Applying the foregoing pronouncements to the facts of the present case, we find sufficient ground for the revocation of the judgment appealed from. Petitioner also contends that even assuming that he had lost his residence or domicile in Abuyog, he reacquired it more than one year prior to December 10, 1940. In support of that contention he invokes his letter or note, exhibit 9, addressed to "Varel" (Valeriano Tupa), vice-president of the political faction to which petitioner belongs, in which note he announced his intention to launch his candidacy again for municipal mayor of Abuyog as early as the month of May, 1939. But we do not deem it necessary to pass upon said contention in view of the conclusion we have reached that the petitioner did not lose his domicile of origin.

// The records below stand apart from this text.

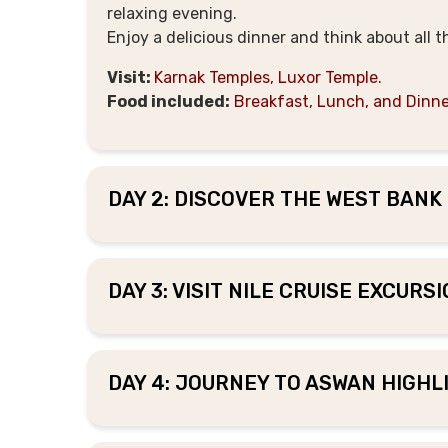
relaxing evening.
Enjoy a delicious dinner and think about all 
Visit:
Karnak Temples, Luxor Temple.
Food included:
Breakfast, Lunch, and Dinne
DAY 2: DISCOVER THE WEST BANK 
DAY 3: VISIT NILE CRUISE EXCURS
DAY 4: JOURNEY TO ASWAN HIGHLI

We might add that the manifest intent of the law in fixing a residence qualification is ,to exclude a stranger or newcomer, unacquainted with the conditions and needs of a community and not identified with the latter, from an elective office to serve that community; and when the evidence on the alleged lack of residence qualification is weak or inconclusive and it clearly appears, as in the instant case, that the purpose of the law would not be thwarted by upholding the right to the office, the will of the electorate should be respected. Petitioner is a native of Abuyog, had run for the same office of municipal mayor of said town in the election preceding the one in question, had only been absent therefrom for about two years without losing contact with his townspeople and without the intention of remaining and residing indefinitely in the place of his employment; and he was elected with an overwhelming majority of nearly 800 votes in a third-class municipality. These considerations we cannot disregard without doing violence to the will of the people of said town.

Wherefore, the judgment of the Court of Appeals is reversed, with the costs of this instance against the Respondent. So ordered.

Diaz, Moran and Horrilleno, JJ., concur.

Abad Santos, J., concur in the result.